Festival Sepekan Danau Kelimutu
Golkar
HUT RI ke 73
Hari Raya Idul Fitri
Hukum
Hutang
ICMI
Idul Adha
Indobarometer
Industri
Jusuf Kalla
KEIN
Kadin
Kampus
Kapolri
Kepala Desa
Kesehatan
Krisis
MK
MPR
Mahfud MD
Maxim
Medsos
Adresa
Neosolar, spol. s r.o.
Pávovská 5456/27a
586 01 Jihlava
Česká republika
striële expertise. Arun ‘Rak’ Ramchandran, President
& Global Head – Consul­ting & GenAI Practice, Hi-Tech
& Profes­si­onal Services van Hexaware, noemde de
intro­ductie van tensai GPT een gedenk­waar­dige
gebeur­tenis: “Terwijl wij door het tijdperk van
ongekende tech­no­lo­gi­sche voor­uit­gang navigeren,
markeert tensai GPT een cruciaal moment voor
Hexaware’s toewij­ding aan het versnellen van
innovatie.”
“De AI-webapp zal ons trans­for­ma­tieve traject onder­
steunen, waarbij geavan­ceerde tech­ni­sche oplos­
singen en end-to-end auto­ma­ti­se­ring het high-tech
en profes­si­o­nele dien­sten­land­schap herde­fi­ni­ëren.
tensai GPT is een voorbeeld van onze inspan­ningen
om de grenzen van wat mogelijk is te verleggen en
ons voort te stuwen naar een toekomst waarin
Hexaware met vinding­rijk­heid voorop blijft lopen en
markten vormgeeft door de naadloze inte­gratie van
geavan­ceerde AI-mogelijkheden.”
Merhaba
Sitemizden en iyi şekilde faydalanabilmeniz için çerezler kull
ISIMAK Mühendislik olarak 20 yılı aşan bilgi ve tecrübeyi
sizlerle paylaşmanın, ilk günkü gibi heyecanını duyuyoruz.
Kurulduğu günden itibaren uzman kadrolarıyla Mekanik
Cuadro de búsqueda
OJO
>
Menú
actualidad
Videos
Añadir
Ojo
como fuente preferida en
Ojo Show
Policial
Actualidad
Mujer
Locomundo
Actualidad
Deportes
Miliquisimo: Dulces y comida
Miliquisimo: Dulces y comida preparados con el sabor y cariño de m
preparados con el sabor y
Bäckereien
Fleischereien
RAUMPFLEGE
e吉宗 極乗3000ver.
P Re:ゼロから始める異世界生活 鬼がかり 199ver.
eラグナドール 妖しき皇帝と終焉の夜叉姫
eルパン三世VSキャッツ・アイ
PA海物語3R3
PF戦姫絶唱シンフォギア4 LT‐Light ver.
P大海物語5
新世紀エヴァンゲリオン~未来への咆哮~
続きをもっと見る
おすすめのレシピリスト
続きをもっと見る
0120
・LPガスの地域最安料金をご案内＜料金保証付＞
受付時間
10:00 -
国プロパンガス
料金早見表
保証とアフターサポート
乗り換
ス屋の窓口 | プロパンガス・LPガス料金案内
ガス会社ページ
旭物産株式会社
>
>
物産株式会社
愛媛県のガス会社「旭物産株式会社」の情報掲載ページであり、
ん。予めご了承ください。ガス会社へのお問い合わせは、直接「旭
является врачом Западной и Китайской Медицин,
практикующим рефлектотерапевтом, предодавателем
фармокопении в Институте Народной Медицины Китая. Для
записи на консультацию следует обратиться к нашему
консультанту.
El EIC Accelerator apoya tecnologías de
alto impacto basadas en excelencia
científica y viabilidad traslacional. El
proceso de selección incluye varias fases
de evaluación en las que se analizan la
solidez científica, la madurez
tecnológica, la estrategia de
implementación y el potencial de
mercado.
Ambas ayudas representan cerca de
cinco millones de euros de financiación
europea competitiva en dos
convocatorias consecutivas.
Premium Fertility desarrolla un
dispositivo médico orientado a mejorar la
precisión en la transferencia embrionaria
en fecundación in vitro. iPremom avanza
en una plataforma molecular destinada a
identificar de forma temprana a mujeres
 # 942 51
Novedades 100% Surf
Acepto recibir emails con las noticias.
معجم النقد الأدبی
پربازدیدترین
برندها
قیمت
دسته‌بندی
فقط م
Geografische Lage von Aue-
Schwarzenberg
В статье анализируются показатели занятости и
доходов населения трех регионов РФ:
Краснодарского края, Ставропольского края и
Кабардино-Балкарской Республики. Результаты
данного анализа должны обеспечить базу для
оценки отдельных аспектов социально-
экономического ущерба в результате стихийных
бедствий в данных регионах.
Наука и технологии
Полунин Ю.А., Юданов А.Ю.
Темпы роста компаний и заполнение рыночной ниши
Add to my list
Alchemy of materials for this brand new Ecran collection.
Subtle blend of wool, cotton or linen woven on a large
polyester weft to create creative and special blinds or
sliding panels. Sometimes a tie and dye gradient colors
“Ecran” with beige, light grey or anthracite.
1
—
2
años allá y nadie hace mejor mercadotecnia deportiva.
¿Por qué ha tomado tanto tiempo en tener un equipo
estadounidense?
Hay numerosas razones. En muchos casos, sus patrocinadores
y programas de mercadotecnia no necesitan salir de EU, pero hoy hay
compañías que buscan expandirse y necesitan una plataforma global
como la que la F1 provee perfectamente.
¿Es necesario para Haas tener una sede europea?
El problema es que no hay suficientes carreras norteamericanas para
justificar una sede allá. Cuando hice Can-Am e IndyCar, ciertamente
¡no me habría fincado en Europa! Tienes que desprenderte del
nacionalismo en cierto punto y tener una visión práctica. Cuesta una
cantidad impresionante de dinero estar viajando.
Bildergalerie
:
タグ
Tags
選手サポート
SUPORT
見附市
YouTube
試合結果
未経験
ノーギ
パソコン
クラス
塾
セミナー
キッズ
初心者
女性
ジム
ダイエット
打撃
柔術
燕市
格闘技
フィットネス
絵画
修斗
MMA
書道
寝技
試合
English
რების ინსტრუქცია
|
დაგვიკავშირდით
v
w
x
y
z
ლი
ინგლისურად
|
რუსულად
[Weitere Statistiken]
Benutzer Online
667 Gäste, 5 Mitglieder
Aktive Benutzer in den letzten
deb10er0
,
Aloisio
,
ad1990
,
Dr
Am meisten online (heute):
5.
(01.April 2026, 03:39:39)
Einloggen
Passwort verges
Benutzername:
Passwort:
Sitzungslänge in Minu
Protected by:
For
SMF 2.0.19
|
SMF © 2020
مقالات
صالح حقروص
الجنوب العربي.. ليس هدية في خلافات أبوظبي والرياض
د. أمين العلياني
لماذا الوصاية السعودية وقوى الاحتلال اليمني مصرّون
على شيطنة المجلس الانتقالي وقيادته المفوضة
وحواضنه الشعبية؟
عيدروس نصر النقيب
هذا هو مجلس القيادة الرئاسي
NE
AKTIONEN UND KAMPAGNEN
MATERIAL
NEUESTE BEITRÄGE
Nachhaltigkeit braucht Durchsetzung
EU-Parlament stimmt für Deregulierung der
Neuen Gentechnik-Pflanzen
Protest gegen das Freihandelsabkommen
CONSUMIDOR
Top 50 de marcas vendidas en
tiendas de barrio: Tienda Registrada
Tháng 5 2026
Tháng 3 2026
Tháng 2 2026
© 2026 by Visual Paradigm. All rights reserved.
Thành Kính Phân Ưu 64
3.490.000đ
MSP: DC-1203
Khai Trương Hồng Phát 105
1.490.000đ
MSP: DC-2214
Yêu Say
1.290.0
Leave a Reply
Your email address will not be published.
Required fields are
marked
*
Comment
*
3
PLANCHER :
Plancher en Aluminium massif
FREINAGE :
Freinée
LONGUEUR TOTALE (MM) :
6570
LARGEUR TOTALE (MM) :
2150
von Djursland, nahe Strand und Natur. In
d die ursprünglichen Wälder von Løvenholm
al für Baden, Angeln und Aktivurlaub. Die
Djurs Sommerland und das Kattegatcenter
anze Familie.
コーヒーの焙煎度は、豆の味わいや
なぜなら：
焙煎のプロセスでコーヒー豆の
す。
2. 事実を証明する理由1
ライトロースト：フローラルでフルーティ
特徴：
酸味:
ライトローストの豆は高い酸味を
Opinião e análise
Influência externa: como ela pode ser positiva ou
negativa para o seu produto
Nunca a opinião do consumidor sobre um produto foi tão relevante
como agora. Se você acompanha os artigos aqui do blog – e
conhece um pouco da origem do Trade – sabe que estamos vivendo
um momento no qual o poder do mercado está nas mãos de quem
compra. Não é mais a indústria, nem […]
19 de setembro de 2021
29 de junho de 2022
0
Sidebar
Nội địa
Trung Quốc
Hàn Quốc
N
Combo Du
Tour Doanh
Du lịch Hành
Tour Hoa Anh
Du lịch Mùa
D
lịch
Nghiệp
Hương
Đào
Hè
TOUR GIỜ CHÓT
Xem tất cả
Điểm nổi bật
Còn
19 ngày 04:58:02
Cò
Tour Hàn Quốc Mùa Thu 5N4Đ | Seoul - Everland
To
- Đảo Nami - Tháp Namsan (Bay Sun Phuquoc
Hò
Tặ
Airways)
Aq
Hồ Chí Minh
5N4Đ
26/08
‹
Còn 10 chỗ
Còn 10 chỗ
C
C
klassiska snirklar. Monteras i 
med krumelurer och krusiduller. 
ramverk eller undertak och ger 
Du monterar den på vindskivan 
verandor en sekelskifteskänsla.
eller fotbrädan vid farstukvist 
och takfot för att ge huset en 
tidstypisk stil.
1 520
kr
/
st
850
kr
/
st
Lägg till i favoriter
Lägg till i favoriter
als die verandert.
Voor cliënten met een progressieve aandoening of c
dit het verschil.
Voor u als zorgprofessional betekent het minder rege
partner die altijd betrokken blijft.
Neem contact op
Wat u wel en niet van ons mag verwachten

# # # # #

▶ **Exercise details**:
Look above for the line that contains "años allá y". Starting there, transcribe every line exactly until you have copied the line that contains "que desprenderte del".

▶ **Task result**:
años allá y nadie hace mejor mercadotecnia deportiva.
¿Por qué ha tomado tanto tiempo en tener un equipo
estadounidense?
Hay numerosas razones. En muchos casos, sus patrocinadores
y programas de mercadotecnia no necesitan salir de EU, pero hoy hay
compañías que buscan expandirse y necesitan una plataforma global
como la que la F1 provee perfectamente.
¿Es necesario para Haas tener una sede europea?
El problema es que no hay suficientes carreras norteamericanas para
justificar una sede allá. Cuando hice Can-Am e IndyCar, ciertamente
¡no me habría fincado en Europa! Tienes que desprenderte del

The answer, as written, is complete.